* WHAT IS NEEDED *
What lines of the material below include the string "Always"? Copy all of them.

* SUPPLIED MATERIAL *
----

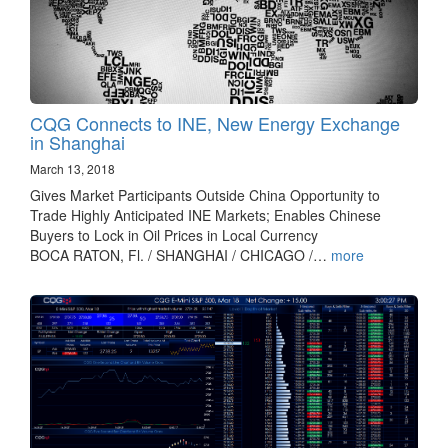
CQG Connects to INE, New Energy Exchange
in Shanghai
March 13, 2018
Gives Market Participants Outside China Opportunity to
Trade Highly Anticipated INE Markets; Enables Chinese
Buyers to Lock in Oil Prices in Local Currency
BOCA RATON, Fl. / SHANGHAI / CHICAGO /…
more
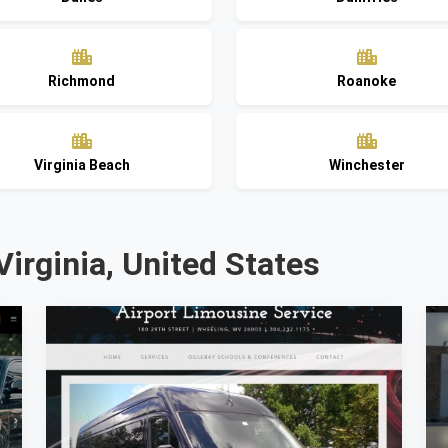
Richmond
Roanoke
Virginia Beach
Winchester
Virginia, United States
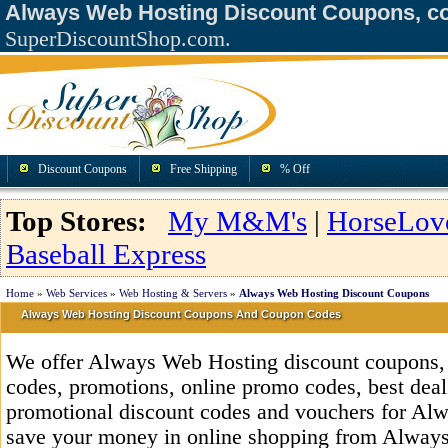
Always Web Hosting Discount Coupons, c
SuperDiscountShop.com.
Discount Coupons
Free Shipping
% Off
Top Stores:
My M&M's
|
HorseLov
Baseball Express
Home
»
Web Services
»
Web Hosting & Servers
»
Always Web Hosting Discount Coupons
Always Web Hosting Discount Coupons And Coupon Codes
We offer Always Web Hosting discount coupons
codes, promotions, online promo codes, best deals
promotional discount codes and vouchers for Al
save your money in online shopping from Always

----

* SOLUTION TO THIS TASK *
Always Web Hosting Discount Coupons, c
Always Web Hosting Discount Coupons
Always Web Hosting Discount Coupons And Coupon Codes
We offer Always Web Hosting discount coupons
save your money in online shopping from Always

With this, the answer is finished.